# Work task
For the listing below, report all lines that hold the word "Series".

# Provided records
== Segment start ==
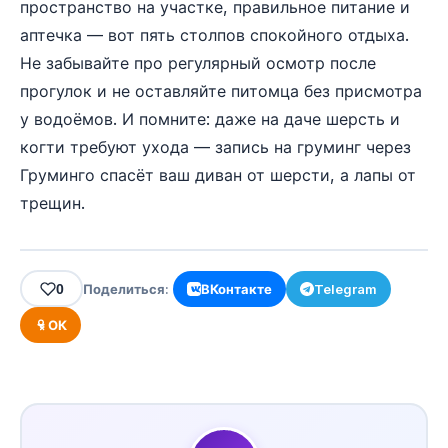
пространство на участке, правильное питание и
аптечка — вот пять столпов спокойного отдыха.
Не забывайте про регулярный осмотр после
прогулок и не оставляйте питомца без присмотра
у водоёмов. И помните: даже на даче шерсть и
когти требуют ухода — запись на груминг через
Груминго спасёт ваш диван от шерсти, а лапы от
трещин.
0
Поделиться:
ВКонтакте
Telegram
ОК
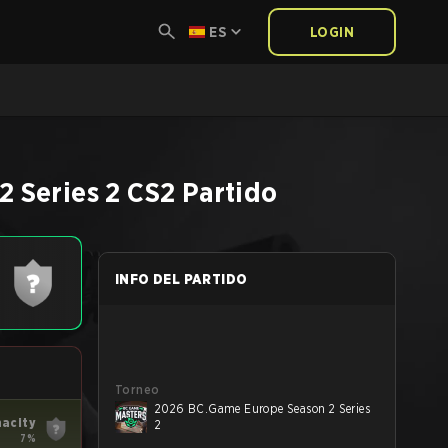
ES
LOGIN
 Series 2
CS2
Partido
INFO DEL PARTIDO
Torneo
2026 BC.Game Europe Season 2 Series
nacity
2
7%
== Segment end ==
== Segment start ==
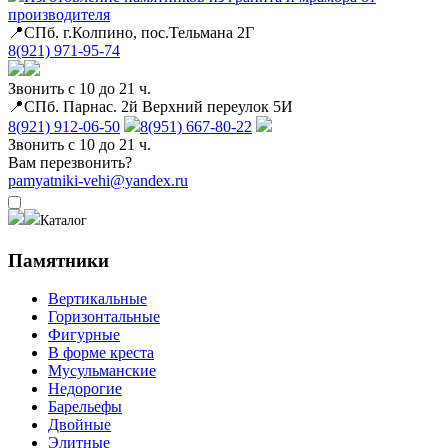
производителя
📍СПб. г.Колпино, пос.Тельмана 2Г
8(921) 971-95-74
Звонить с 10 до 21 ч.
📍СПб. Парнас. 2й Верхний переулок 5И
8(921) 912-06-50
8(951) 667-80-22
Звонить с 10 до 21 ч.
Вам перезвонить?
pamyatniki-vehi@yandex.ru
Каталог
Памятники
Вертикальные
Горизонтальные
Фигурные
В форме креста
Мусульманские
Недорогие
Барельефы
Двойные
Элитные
== Segment end ==
# Task response
 Series 2
2026 BC.Game Europe Season 2 Series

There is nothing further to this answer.